Items listed in a dataset:
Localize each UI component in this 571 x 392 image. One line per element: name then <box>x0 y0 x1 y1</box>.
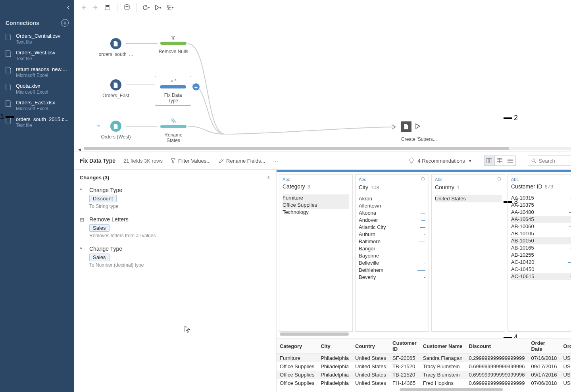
flow-input-node[interactable]: ⇥ Orders (West) <box>98 121 134 140</box>
profile-value[interactable]: AB-10105 <box>511 230 571 237</box>
step-meta: 21 fields 3K rows <box>123 158 163 164</box>
column-header[interactable]: City <box>317 338 352 354</box>
profile-value[interactable]: AA-10480 <box>511 209 571 216</box>
connection-item[interactable]: Orders_East.xlsxMicrosoft Excel <box>0 97 74 114</box>
forward-button[interactable] <box>91 3 100 12</box>
svg-point-2 <box>125 4 129 6</box>
more-button[interactable]: ⋯ <box>273 158 278 164</box>
column-header[interactable]: Country <box>352 338 389 354</box>
column-header[interactable]: Order Date <box>528 338 560 354</box>
profile-value[interactable]: AC-10615 <box>511 273 571 280</box>
clean-icon: ᴬ <box>175 79 177 84</box>
profile-value[interactable]: Auburn <box>359 231 425 238</box>
profile-value[interactable]: Altoona <box>359 209 425 217</box>
column-header[interactable]: Customer ID <box>389 338 420 354</box>
table-row[interactable]: Office SuppliesPhiladelphiaUnited States… <box>277 379 571 387</box>
connections-title: Connections <box>6 20 39 26</box>
add-connection-button[interactable]: + <box>61 19 69 27</box>
connection-item[interactable]: Orders_Central.csvText file <box>0 31 74 47</box>
profile-scrollbar-h[interactable] <box>277 332 571 338</box>
table-row[interactable]: Office SuppliesPhiladelphiaUnited States… <box>277 362 571 371</box>
view-profile-button[interactable] <box>484 156 495 165</box>
profile-value[interactable]: United States <box>435 195 502 202</box>
profile-value[interactable]: Belleville <box>359 259 425 267</box>
profile-value[interactable]: Bangor <box>359 245 425 252</box>
profile-value[interactable]: Atlantic City <box>359 224 425 231</box>
flow-step-rename-states[interactable]: 📎 Rename States <box>158 118 189 143</box>
profile-value[interactable]: AA-10315 <box>511 194 571 202</box>
connection-item[interactable]: Orders_West.csvText file <box>0 47 74 64</box>
svg-point-9 <box>532 159 535 162</box>
profile-value[interactable]: Bethlehem <box>359 267 425 274</box>
flow-step-remove-nulls[interactable]: Remove Nulls <box>158 36 189 54</box>
profile-value[interactable]: AB-10060 <box>511 223 571 230</box>
profile-value[interactable]: AB-10255 <box>511 252 571 259</box>
file-icon <box>113 41 118 46</box>
svg-rect-6 <box>486 158 489 163</box>
refresh-button[interactable]: ▾ <box>142 3 151 12</box>
collapse-changes-button[interactable] <box>267 175 271 181</box>
run-button[interactable]: ▾ <box>154 3 163 12</box>
profile-value[interactable]: AA-10645 <box>511 216 571 223</box>
profile-value[interactable]: AB-10150 <box>511 237 571 244</box>
profile-card-city[interactable]: Abc City108 AkronAllentownAltoonaAndover… <box>355 174 429 332</box>
change-item[interactable]: ᴬ Change Type Sales To Number (decimal) … <box>80 242 271 272</box>
canvas-scrollbar-h[interactable]: ◂▸ <box>78 145 571 152</box>
add-step-button[interactable]: + <box>192 83 200 90</box>
view-toggle <box>484 156 516 166</box>
rename-fields-button[interactable]: Rename Fields... <box>219 158 265 164</box>
settings-button[interactable]: ▾ <box>165 3 175 12</box>
bulb-icon <box>497 177 502 183</box>
toolbar: ▾ ▾ ▾ Alerts (0) <box>74 0 571 15</box>
column-header[interactable]: Customer Name <box>420 338 466 354</box>
grid-scrollbar-h[interactable] <box>277 387 571 392</box>
column-header[interactable]: Order ID <box>560 338 571 354</box>
sidebar-collapse[interactable] <box>0 0 74 15</box>
filter-values-button[interactable]: Filter Values... <box>171 158 211 164</box>
profile-card-customer-id[interactable]: Abc Customer ID673 AA-10315AA-10375AA-10… <box>508 174 571 332</box>
profile-card-category[interactable]: Abc Category3 FurnitureOffice SuppliesTe… <box>279 174 353 332</box>
change-item[interactable]: ᴬ Change Type Discount To String type <box>80 184 271 213</box>
flow-input-node[interactable]: Orders_East <box>98 79 134 98</box>
flow-output-node[interactable]: Create 'Supers... <box>401 121 437 142</box>
profile-value[interactable]: Furniture <box>283 194 349 202</box>
profile-value[interactable]: Allentown <box>359 202 425 209</box>
profile-value[interactable]: AA-10375 <box>511 202 571 209</box>
flow-input-node[interactable]: orders_south_... <box>98 38 134 57</box>
back-button[interactable] <box>79 3 88 12</box>
search-input[interactable]: Search <box>528 156 571 166</box>
save-button[interactable] <box>103 3 112 12</box>
edit-icon <box>219 158 224 163</box>
flow-canvas[interactable]: orders_south_... Orders_East ⇥ Orders (W… <box>74 15 571 152</box>
profile-value[interactable]: Bayonne <box>359 252 425 259</box>
connection-item[interactable]: return reasons_new....Microsoft Excel <box>0 64 74 81</box>
profile-value[interactable]: Andover <box>359 217 425 224</box>
svg-point-5 <box>168 8 169 10</box>
flow-step-fix-data-type[interactable]: ⇥ᴬ Fix Data Type <box>155 76 191 105</box>
column-header[interactable]: Category <box>277 338 317 354</box>
view-list-button[interactable] <box>505 156 515 165</box>
profile-card-country[interactable]: Abc Country1 United States <box>431 174 505 332</box>
file-icon <box>404 124 409 129</box>
profile-value[interactable]: AC-10420 <box>511 259 571 266</box>
profile-value[interactable]: AB-10165 <box>511 244 571 252</box>
column-header[interactable]: Discount <box>466 338 528 354</box>
profile-value[interactable]: Baltimore <box>359 238 425 245</box>
view-grid-button[interactable] <box>495 156 505 165</box>
data-button[interactable] <box>122 3 132 12</box>
profile-value[interactable]: Akron <box>359 195 425 202</box>
change-item[interactable]: ⊟ Remove Letters Sales Removes letters f… <box>80 213 271 242</box>
profile-value[interactable]: Beverly <box>359 274 425 281</box>
attach-icon: 📎 <box>171 118 176 123</box>
profile-value[interactable]: AC-10450 <box>511 266 571 273</box>
profile-pane: Abc Category3 FurnitureOffice SuppliesTe… <box>277 170 571 392</box>
profile-value[interactable]: Technology <box>283 209 349 216</box>
recommendations-button[interactable]: 4 Recommendations <box>417 158 465 164</box>
connection-item[interactable]: Quota.xlsxMicrosoft Excel <box>0 81 74 97</box>
data-grid[interactable]: CategoryCityCountryCustomer IDCustomer N… <box>277 338 571 392</box>
table-row[interactable]: FurniturePhiladelphiaUnited StatesSF-200… <box>277 354 571 363</box>
changes-pane: Changes (3) ᴬ Change Type Discount To St… <box>74 170 277 392</box>
profile-value[interactable]: Office Supplies <box>283 202 349 209</box>
file-icon <box>113 83 118 88</box>
table-row[interactable]: Office SuppliesPhiladelphiaUnited States… <box>277 371 571 379</box>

» Prompt: Each of the entries above must be output exactly, with none of the pictures.

» Answer to the exercise:
Localize each UI component in this 571 x 392 image. One line per element: name then <box>x0 y0 x1 y1</box>.
flow-input-node[interactable]: ⇥ Orders (West) <box>98 121 134 140</box>
profile-value[interactable]: AB-10105 <box>511 230 571 237</box>
step-meta: 21 fields 3K rows <box>123 158 163 164</box>
column-header[interactable]: City <box>317 338 352 354</box>
profile-value[interactable]: AA-10480 <box>511 209 571 216</box>
connection-item[interactable]: Orders_East.xlsxMicrosoft Excel <box>0 97 74 114</box>
forward-button[interactable] <box>91 3 100 12</box>
svg-point-2 <box>125 4 129 6</box>
more-button[interactable]: ⋯ <box>273 158 278 164</box>
column-header[interactable]: Country <box>352 338 389 354</box>
column-header[interactable]: Order Date <box>528 338 560 354</box>
profile-value[interactable]: AC-10615 <box>511 273 571 280</box>
clean-icon: ᴬ <box>175 79 177 84</box>
profile-value[interactable]: Auburn <box>359 231 425 238</box>
profile-value[interactable]: Altoona <box>359 209 425 217</box>
column-header[interactable]: Customer ID <box>389 338 420 354</box>
table-row[interactable]: Office SuppliesPhiladelphiaUnited States… <box>277 379 571 387</box>
connections-title: Connections <box>6 20 39 26</box>
add-connection-button[interactable]: + <box>61 19 69 27</box>
connection-item[interactable]: Orders_Central.csvText file <box>0 31 74 47</box>
profile-scrollbar-h[interactable] <box>277 332 571 338</box>
table-row[interactable]: Office SuppliesPhiladelphiaUnited States… <box>277 362 571 371</box>
view-profile-button[interactable] <box>484 156 495 165</box>
profile-value[interactable]: United States <box>435 195 502 202</box>
profile-value[interactable]: Belleville <box>359 259 425 267</box>
profile-value[interactable]: Bangor <box>359 245 425 252</box>
profile-value[interactable]: Atlantic City <box>359 224 425 231</box>
flow-step-rename-states[interactable]: 📎 Rename States <box>158 118 189 143</box>
profile-value[interactable]: AA-10315 <box>511 194 571 202</box>
connection-item[interactable]: Orders_West.csvText file <box>0 47 74 64</box>
svg-point-9 <box>532 159 535 162</box>
profile-value[interactable]: Bethlehem <box>359 267 425 274</box>
flow-step-remove-nulls[interactable]: Remove Nulls <box>158 36 189 54</box>
profile-value[interactable]: AB-10060 <box>511 223 571 230</box>
profile-value[interactable]: AB-10255 <box>511 252 571 259</box>
file-icon <box>113 41 118 46</box>
svg-rect-6 <box>486 158 489 163</box>
refresh-button[interactable]: ▾ <box>142 3 151 12</box>
collapse-changes-button[interactable] <box>267 175 271 181</box>
run-button[interactable]: ▾ <box>154 3 163 12</box>
profile-value[interactable]: AA-10645 <box>511 216 571 223</box>
profile-value[interactable]: AB-10150 <box>511 237 571 244</box>
profile-card-city[interactable]: Abc City108 AkronAllentownAltoonaAndover… <box>355 174 429 332</box>
change-item[interactable]: ᴬ Change Type Sales To Number (decimal) … <box>80 242 271 272</box>
canvas-scrollbar-h[interactable]: ◂▸ <box>78 145 571 152</box>
add-step-button[interactable]: + <box>192 83 200 90</box>
view-toggle <box>484 156 516 166</box>
rename-fields-button[interactable]: Rename Fields... <box>219 158 265 164</box>
settings-button[interactable]: ▾ <box>165 3 175 12</box>
bulb-icon <box>497 177 502 183</box>
toolbar: ▾ ▾ ▾ Alerts (0) <box>74 0 571 15</box>
column-header[interactable]: Customer Name <box>420 338 466 354</box>
grid-scrollbar-h[interactable] <box>277 387 571 392</box>
column-header[interactable]: Order ID <box>560 338 571 354</box>
sidebar-collapse[interactable] <box>0 0 74 15</box>
filter-values-button[interactable]: Filter Values... <box>171 158 211 164</box>
profile-card-customer-id[interactable]: Abc Customer ID673 AA-10315AA-10375AA-10… <box>508 174 571 332</box>
profile-card-category[interactable]: Abc Category3 FurnitureOffice SuppliesTe… <box>279 174 353 332</box>
change-item[interactable]: ᴬ Change Type Discount To String type <box>80 184 271 213</box>
flow-input-node[interactable]: Orders_East <box>98 79 134 98</box>
flow-output-node[interactable]: Create 'Supers... <box>401 121 437 142</box>
profile-value[interactable]: Furniture <box>283 194 349 202</box>
profile-value[interactable]: Allentown <box>359 202 425 209</box>
profile-value[interactable]: AA-10375 <box>511 202 571 209</box>
flow-input-node[interactable]: orders_south_... <box>98 38 134 57</box>
back-button[interactable] <box>79 3 88 12</box>
search-input[interactable]: Search <box>528 156 571 166</box>
save-button[interactable] <box>103 3 112 12</box>
edit-icon <box>219 158 224 163</box>
flow-canvas[interactable]: orders_south_... Orders_East ⇥ Orders (W… <box>74 15 571 152</box>
profile-value[interactable]: Bayonne <box>359 252 425 259</box>
connection-item[interactable]: return reasons_new....Microsoft Excel <box>0 64 74 81</box>
profile-value[interactable]: Andover <box>359 217 425 224</box>
svg-point-5 <box>168 8 169 10</box>
flow-step-fix-data-type[interactable]: ⇥ᴬ Fix Data Type <box>155 76 191 105</box>
column-header[interactable]: Category <box>277 338 317 354</box>
view-list-button[interactable] <box>505 156 515 165</box>
profile-card-country[interactable]: Abc Country1 United States <box>431 174 505 332</box>
file-icon <box>404 124 409 129</box>
profile-value[interactable]: AC-10420 <box>511 259 571 266</box>
profile-value[interactable]: AB-10165 <box>511 244 571 252</box>
column-header[interactable]: Discount <box>466 338 528 354</box>
profile-value[interactable]: Baltimore <box>359 238 425 245</box>
view-grid-button[interactable] <box>495 156 505 165</box>
data-button[interactable] <box>122 3 132 12</box>
profile-value[interactable]: Akron <box>359 195 425 202</box>
change-item[interactable]: ⊟ Remove Letters Sales Removes letters f… <box>80 213 271 242</box>
profile-value[interactable]: Beverly <box>359 274 425 281</box>
attach-icon: 📎 <box>171 118 176 123</box>
profile-value[interactable]: AC-10450 <box>511 266 571 273</box>
profile-pane: Abc Category3 FurnitureOffice SuppliesTe… <box>277 170 571 392</box>
profile-value[interactable]: Technology <box>283 209 349 216</box>
recommendations-button[interactable]: 4 Recommendations <box>417 158 465 164</box>
connection-item[interactable]: Quota.xlsxMicrosoft Excel <box>0 81 74 97</box>
data-grid[interactable]: CategoryCityCountryCustomer IDCustomer N… <box>277 338 571 392</box>
table-row[interactable]: FurniturePhiladelphiaUnited StatesSF-200… <box>277 354 571 363</box>
changes-pane: Changes (3) ᴬ Change Type Discount To St… <box>74 170 277 392</box>
profile-value[interactable]: Office Supplies <box>283 202 349 209</box>
file-icon <box>113 83 118 88</box>
table-row[interactable]: Office SuppliesPhiladelphiaUnited States… <box>277 371 571 379</box>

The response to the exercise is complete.